The meditation approach attempts to exit us from ego.  The cognitive approach keeps us in ego mode, but shifts the focus from negative to constructive.  From the cognitive perspective, the problem is not self-talk, but disruptive self-talk.  If we talk to ourselves in constructive, encouraging ways, we can maintain a positive mindset--and that is associated with superior learning and performance.  The key question is whether our self-talk is helpful to our subsequent processing of market information or whether it distorts our plans and intentions.  

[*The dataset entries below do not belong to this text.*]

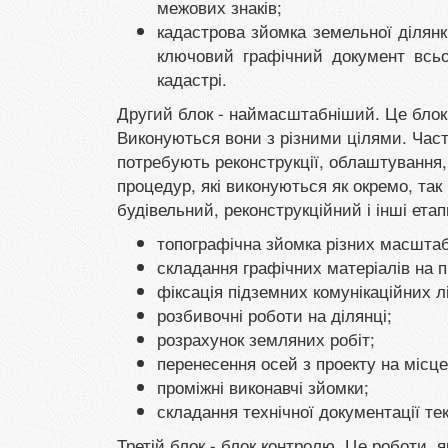
межових знаків;
кадастрова зйомка земельної ділянк
ключовий графічний документ всьог
кадастрі.
Другий блок - наймасштабніший. Це бло
Виконуються вони з різними цілями. Часто
потребують реконструкції, облаштування
процедур, які виконуються як окремо, та
будівельний, реконструкційний і інші етап
топографічна зйомка різних масштаб
складання графічних матеріалів на п
фіксація підземних комунікаційних лі
розбивочні роботи на ділянці;
розрахунок земляних робіт;
перенесення осей з проекту на місце
проміжні виконавчі зйомки;
складання технічної документації те
Третій блок - блок контролю. Це роботи, я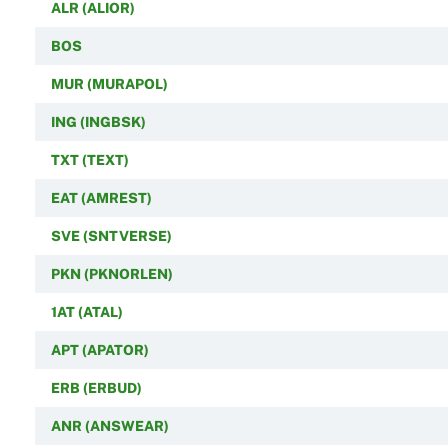
ALR (ALIOR)
BOS
MUR (MURAPOL)
ING (INGBSK)
TXT (TEXT)
EAT (AMREST)
SVE (SNTVERSE)
PKN (PKNORLEN)
1AT (ATAL)
APT (APATOR)
ERB (ERBUD)
ANR (ANSWEAR)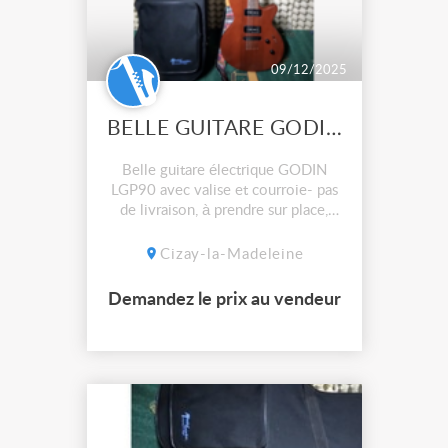
09/12/2025
BELLE GUITARE GODIN LGP90
Belle guitare électrique GODIN
LGP90 avec valise et courroie- pas
de livraison, à prendre sur place,
facture d'achat en 2005
Cizay-la-Madeleine
Demandez le prix au vendeur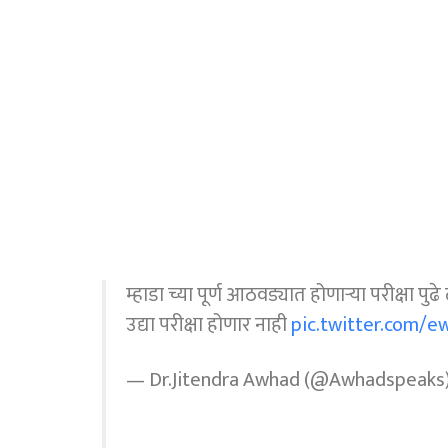
म्हाडा च्या पूर्ण आठवड्यात होणाऱ्या परीक्षा 
उद्या परीक्षा होणार नाही
pic.twitter.com/
— Dr.Jitendra Awhad (@Awhadspeaks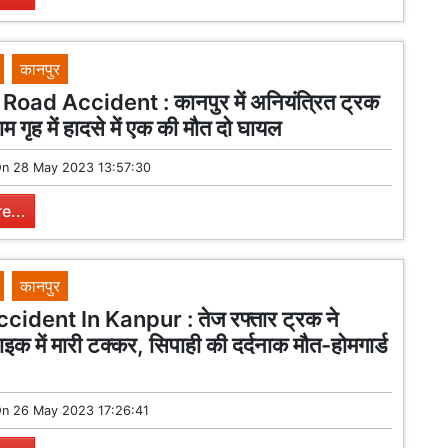
कानपुर
oad Accident : कानपुर में अनियंत्रित ट्रक
ाम गृह में हादसे में एक की मौत दो घायल
On
28 May 2023 13:57:30
e...
कानपुर
ident In Kanpur : तेज रफ्तार ट्रक ने
इक में मारी टक्कर, सिपाही की दर्दनाक मौत-होमगार्ड
On
26 May 2023 17:26:41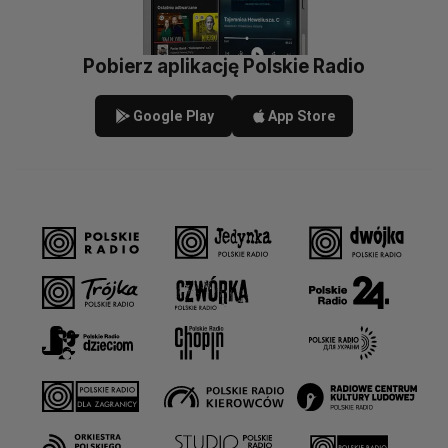
Pobierz aplikację Polskie Radio
Google Play
App Store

One of my favorite forms of self-talk following a losing trade or missed opportunity is, "What can I learn from this?"  I don't continue trading until I have a concrete takeaway either in terms of the market or in terms of how I'm trading the market.  For example, I recently shorted the market in early morning trade and then watched as the market initially went my way and then rebounded sharply on higher-than-expected TICK readings.  I immediately said to myself that the buying support was significant and that I should be alert for a pullback to a higher low.  Sure enough, that scenario materialized and I was able to take the long side and profit from a move to overnight highs.

This form of self-talk is more about processing what *is* happening, rather than what is happening to me and my P/L.  Talking what is happening out loud is a kind of real-time journaling.  We talk it, we hear it, we internalize it.  A great goal for traders is to become better and better at constructive self-talk.